Bismuth-based photocatalysts have become one of the most widely investigated materials in the photocatalytic fields. In this work, common bismuth-based photocatalysts (BiOCl, Bi₁₂O₁₇Cl₂, and CuBi₂O₄) were perfectly synthesized, and their photocatalytic characteristics were examined and compared over different characteristic technologies (XRD, FT-IR, SEM, TEM, BET, DRS, PL, and EIS). Furthermore, the photocatalytic activity was performed for malachite green (MG) and tetracycline (TC) degradation under LED radiation. Compared with other catalysts, the CuBi₂O₄ exhibited the strongest light absorption towards visible and near-IR regions because it has the narrowest bandgap energy (1.62 eV). However, the small bandgap energy of CuBi₂O₄ promoted the charge recombination rate and hindered their catalytic performance. Besides, the Bi₁₂O₁₇Cl₂ catalysts reflected the highest MG and TC degradation efficiencies of 72.5% and 65.7%, respectively. This is due to the moderate bandgap energy of Bi₁₂O₁₇Cl₂ (2.63 eV), acceptable light absorption, and higher photocarrier separation rate. Moreover, the perfect band structure of Bi₁₂O₁₇Cl₂ allows it to produce ^•OH radicals, accelerating the MG and TC degradation rate.
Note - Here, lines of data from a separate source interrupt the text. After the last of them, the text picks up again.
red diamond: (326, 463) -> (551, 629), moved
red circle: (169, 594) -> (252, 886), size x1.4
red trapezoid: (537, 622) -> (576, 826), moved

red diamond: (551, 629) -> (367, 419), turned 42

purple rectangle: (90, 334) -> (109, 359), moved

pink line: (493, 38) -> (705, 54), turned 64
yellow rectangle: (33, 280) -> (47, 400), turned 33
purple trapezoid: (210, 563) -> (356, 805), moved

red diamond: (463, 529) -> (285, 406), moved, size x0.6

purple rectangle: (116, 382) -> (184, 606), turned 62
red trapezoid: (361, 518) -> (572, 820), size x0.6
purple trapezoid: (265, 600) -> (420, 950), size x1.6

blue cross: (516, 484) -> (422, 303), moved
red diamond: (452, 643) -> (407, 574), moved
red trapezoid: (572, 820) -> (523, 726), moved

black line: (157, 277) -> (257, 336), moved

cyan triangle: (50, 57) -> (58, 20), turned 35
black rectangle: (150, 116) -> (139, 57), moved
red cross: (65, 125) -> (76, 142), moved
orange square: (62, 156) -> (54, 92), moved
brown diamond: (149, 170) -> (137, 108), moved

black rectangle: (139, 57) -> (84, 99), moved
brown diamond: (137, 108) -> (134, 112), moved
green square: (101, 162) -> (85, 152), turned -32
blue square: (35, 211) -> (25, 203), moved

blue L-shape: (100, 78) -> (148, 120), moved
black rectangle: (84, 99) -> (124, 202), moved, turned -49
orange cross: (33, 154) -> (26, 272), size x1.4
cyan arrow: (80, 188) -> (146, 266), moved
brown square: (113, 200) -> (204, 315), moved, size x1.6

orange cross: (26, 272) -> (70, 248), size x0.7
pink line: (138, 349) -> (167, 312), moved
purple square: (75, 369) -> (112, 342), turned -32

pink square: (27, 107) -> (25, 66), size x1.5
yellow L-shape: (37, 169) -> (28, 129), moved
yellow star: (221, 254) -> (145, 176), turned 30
The trapping tests revealed the ability of BiOCl and Bi₁₂O₁₇Cl₂ to yield ^•OH, while the CuBi₂O₄ obtained strong CB potential to produce ^•O₂⁻. Meanwhile, all synthesized photocatalysts returned good recyclability performance after five cycles. Finally, the photo-destruction mechanism has been elucidated through optical, electrochemical, and trapping tests. This work offers valuable insights into tailoring bismuth-based photocatalysts for improved catalytic behavior, paving the way for innovative approaches in sustainable energy and environmental remediation technologies.